> Your goal
Your answer should consist of the lines in the following data that contain "Place".

Records excerpted from a collection
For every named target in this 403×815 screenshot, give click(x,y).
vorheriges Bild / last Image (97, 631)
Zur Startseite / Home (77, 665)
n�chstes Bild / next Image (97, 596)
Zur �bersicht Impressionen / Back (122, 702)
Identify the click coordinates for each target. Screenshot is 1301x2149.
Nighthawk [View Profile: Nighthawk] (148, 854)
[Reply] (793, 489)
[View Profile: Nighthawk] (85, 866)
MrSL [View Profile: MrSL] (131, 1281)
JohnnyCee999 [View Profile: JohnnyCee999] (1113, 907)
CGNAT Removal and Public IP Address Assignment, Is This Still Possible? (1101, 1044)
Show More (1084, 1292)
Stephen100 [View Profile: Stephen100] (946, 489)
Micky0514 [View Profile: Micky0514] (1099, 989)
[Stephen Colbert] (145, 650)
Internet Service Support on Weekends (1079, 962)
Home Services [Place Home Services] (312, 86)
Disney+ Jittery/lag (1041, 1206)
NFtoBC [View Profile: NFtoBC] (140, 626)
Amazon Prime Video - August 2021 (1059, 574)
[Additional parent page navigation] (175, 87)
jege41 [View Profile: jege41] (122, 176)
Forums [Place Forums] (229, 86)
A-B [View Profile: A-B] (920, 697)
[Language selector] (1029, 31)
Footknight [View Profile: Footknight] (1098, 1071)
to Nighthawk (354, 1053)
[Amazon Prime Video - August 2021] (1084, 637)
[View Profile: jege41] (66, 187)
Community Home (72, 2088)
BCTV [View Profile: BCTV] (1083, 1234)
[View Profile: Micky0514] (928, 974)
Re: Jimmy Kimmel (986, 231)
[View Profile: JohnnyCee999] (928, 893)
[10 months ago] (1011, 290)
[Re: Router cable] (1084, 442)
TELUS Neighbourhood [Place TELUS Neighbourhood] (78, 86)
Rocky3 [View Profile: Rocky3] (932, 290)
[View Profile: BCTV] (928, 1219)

> Answer space
Home Services [Place Home Services] (312, 86)
Forums [Place Forums] (229, 86)
TELUS Neighbourhood [Place TELUS Neighbourhood] (78, 86)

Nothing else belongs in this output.